Seminar with Ollie Hanton: 3D Printing Interactive Devices

Time: April 10, 14.00-16.00
Place: Waverley 129


What shape is a screen and why do flat, rectangular interfaces limit the way we interact with digital information? Free-form interactive devices such as custom-fitted wearables, bespoke controllers and integrated interactive surfaces hold the potential to revolutionise environments including education, vehicular travel, workplaces and homes. However, manufacturing is limited to high quantity runs of identical devices and component-based fabrication is limited in form and quality. By harnessing 1) state-of-the-art active materials that can enable input and output and 2) additive manufacturing methods to enable automated deposition, the next step in manifesting interfaces is through decentralised production where makers can design and produce physical devices on-demand. 

Ollie Hanton is a lecturer (assistant professor) at the University of Bath. Before joining the University of Bath, he attained his Ph.D. from the University of Bristol, supervised by Professor Anne Roudaut and Professor Mike Faser. There he focused his research on the Personal Fabrication of Interactive Devices through spraying and 3D printing. Ollie publishes work at top HCI conferences (CHI, TEI) where he has received multiple awards for his research.
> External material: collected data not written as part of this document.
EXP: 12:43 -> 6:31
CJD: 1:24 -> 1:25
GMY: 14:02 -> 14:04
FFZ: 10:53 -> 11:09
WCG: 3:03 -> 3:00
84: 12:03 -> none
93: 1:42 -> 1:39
Seminar with Max Wilson: Brain Data as Cognitive Personal Informatics

Time: March 27, 14.00-16.00
Place: Waverley 129


Classifying the cognitive states of people, using physiological data is basically a machine learning problem now, whether its brain data, heart/breathing data, or off-body camera data. So what is the HCI question? For us, the question is how will this become mixed up in wearable tech and personal informatics. Especially since you can already buy consumer home neurotech for £200-1000 (!), but also because our watches and apps like Welltory are similarly trying to help manage our cognitive effort. Further, because we still don’t really know what goals people should have for e.g. their mental workload levels throughout the day, nor what is healthy. In this talk I will describe several of our research projects that are building our understanding of a Future Living with Consumer Neurotechnology.
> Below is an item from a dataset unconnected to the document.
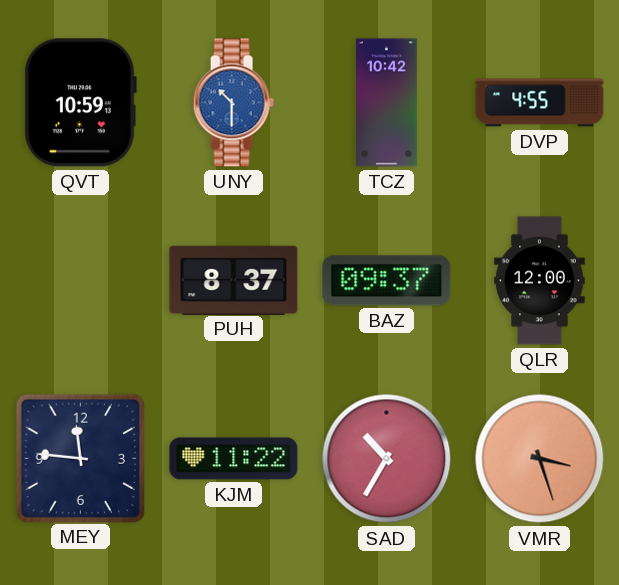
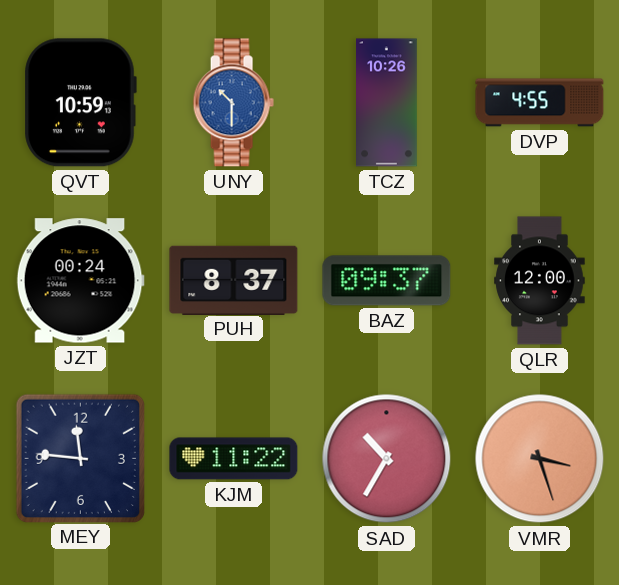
TCZ: 10:42 -> 10:26
JZT: none -> 00:24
Max L. Wilson is an Associate Professor of Human-Computer Interaction, in the Mixed Reality Lab, and Director of Student Experience in the School of Computer Science. His EPSRC, European, and Google funded research is focused on the use of fNIRS brain data, about mental workload and other cognitive activity, as a form of personal data, that can be used to evaluate technology and work tasks. This work has emerged from his earlier research on the evaluation of user interfaces for interacting with information. Max is on the steering committees of both ACM CHI and ACM CHIIR conferences, as well as a member of the SIGCHI Conferences Working Group, and a Deputy Editor at the International Journal of Human-Computer Studies.